- _AIM OF THE TASK_:
Reproduce exactly the lines below from the one containing "wholesome, minimally processed" through the one containing "drawing on traditional", including both, and nothing else.

- _DATA TO EXAMINE_:
╔══

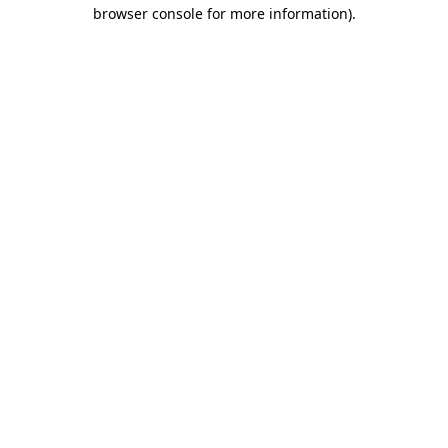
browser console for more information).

╚══
╔══

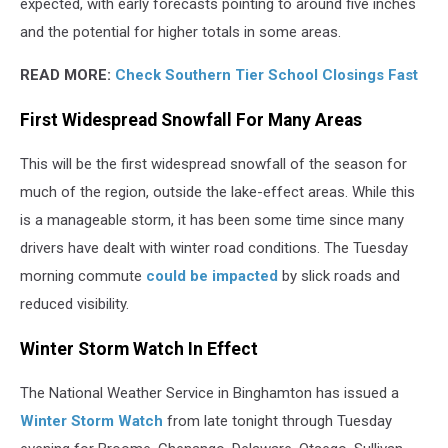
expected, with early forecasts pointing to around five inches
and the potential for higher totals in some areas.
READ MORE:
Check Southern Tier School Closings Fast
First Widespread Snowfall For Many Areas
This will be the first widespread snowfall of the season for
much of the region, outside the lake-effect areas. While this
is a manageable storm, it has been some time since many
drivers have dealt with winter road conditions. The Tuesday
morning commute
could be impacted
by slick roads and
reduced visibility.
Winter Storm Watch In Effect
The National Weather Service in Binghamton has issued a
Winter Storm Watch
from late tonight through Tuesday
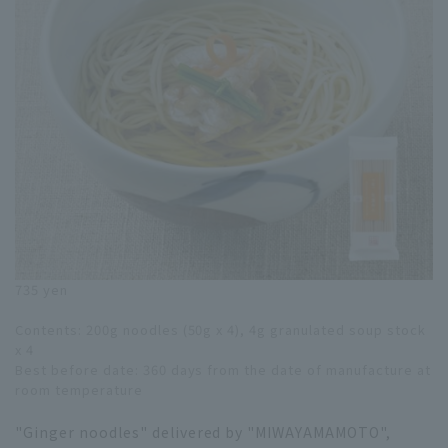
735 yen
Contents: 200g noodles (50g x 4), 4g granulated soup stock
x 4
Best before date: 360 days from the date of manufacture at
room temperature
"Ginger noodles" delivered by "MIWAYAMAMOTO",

╚══
╔══

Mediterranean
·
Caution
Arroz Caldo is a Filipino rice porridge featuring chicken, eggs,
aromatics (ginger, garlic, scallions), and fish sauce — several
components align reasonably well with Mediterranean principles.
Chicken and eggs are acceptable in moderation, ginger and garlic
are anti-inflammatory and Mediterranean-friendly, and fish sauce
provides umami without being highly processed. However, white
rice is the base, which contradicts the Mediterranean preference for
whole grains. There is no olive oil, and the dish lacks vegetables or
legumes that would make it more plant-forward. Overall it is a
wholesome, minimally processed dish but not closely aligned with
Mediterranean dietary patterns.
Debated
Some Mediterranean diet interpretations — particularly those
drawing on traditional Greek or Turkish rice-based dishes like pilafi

╚══

- _EXPECTED ANSWER_:
wholesome, minimally processed dish but not closely aligned with
Mediterranean dietary patterns.
Debated
Some Mediterranean diet interpretations — particularly those
drawing on traditional Greek or Turkish rice-based dishes like pilafi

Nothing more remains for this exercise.